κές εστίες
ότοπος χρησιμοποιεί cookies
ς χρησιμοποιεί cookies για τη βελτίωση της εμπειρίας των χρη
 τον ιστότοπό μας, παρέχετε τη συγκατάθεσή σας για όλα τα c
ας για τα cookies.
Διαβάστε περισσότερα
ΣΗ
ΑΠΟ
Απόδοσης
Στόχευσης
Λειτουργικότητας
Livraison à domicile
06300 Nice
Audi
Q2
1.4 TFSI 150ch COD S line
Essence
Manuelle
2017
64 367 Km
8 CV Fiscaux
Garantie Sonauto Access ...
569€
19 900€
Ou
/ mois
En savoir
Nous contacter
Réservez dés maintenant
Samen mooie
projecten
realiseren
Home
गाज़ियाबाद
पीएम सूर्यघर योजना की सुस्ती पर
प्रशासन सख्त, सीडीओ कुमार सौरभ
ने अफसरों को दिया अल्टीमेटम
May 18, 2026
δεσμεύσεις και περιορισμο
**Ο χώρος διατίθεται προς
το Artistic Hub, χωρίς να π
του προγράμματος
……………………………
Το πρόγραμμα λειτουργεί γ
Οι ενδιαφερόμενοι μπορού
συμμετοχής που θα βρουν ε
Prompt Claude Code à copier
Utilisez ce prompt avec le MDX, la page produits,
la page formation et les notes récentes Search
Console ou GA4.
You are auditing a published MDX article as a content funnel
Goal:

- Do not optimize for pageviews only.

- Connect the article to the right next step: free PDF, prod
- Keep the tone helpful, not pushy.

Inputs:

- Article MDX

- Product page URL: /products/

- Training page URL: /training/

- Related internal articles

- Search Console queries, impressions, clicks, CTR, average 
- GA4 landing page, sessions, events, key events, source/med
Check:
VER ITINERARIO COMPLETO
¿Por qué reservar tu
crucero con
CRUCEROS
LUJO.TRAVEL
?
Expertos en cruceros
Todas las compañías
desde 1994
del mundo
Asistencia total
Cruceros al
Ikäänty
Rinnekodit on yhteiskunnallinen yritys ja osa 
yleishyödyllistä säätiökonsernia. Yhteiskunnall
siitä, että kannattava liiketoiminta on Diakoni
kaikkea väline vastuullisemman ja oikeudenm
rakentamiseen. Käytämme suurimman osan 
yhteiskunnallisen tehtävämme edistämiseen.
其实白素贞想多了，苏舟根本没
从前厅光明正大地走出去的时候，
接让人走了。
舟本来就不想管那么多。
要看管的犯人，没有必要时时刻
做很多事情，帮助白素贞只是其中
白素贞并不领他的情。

● **WORK ORDER**
Retype the records above exactly as they appear.

● **SOLUTION BELOW**
κές εστίες
ότοπος χρησιμοποιεί cookies
ς χρησιμοποιεί cookies για τη βελτίωση της εμπειρίας των χρη
 τον ιστότοπό μας, παρέχετε τη συγκατάθεσή σας για όλα τα c
ας για τα cookies.
Διαβάστε περισσότερα
ΣΗ
ΑΠΟ
Απόδοσης
Στόχευσης
Λειτουργικότητας
Livraison à domicile
06300 Nice
Audi
Q2
1.4 TFSI 150ch COD S line
Essence
Manuelle
2017
64 367 Km
8 CV Fiscaux
Garantie Sonauto Access ...
569€
19 900€
Ou
/ mois
En savoir
Nous contacter
Réservez dés maintenant
Samen mooie
projecten
realiseren
Home
गाज़ियाबाद
पीएम सूर्यघर योजना की सुस्ती पर
प्रशासन सख्त, सीडीओ कुमार सौरभ
ने अफसरों को दिया अल्टीमेटम
May 18, 2026
δεσμεύσεις και περιορισμο
**Ο χώρος διατίθεται προς
το Artistic Hub, χωρίς να π
του προγράμματος
……………………………
Το πρόγραμμα λειτουργεί γ
Οι ενδιαφερόμενοι μπορού
συμμετοχής που θα βρουν ε
Prompt Claude Code à copier
Utilisez ce prompt avec le MDX, la page produits,
la page formation et les notes récentes Search
Console ou GA4.
You are auditing a published MDX article as a content funnel
Goal:

- Do not optimize for pageviews only.

- Connect the article to the right next step: free PDF, prod
- Keep the tone helpful, not pushy.

Inputs:

- Article MDX

- Product page URL: /products/

- Training page URL: /training/

- Related internal articles

- Search Console queries, impressions, clicks, CTR, average 
- GA4 landing page, sessions, events, key events, source/med
Check:
VER ITINERARIO COMPLETO
¿Por qué reservar tu
crucero con
CRUCEROS
LUJO.TRAVEL
?
Expertos en cruceros
Todas las compañías
desde 1994
del mundo
Asistencia total
Cruceros al
Ikäänty
Rinnekodit on yhteiskunnallinen yritys ja osa 
yleishyödyllistä säätiökonsernia. Yhteiskunnall
siitä, että kannattava liiketoiminta on Diakoni
kaikkea väline vastuullisemman ja oikeudenm
rakentamiseen. Käytämme suurimman osan 
yhteiskunnallisen tehtävämme edistämiseen.
其实白素贞想多了，苏舟根本没
从前厅光明正大地走出去的时候，
接让人走了。
舟本来就不想管那么多。
要看管的犯人，没有必要时时刻
做很多事情，帮助白素贞只是其中
白素贞并不领他的情。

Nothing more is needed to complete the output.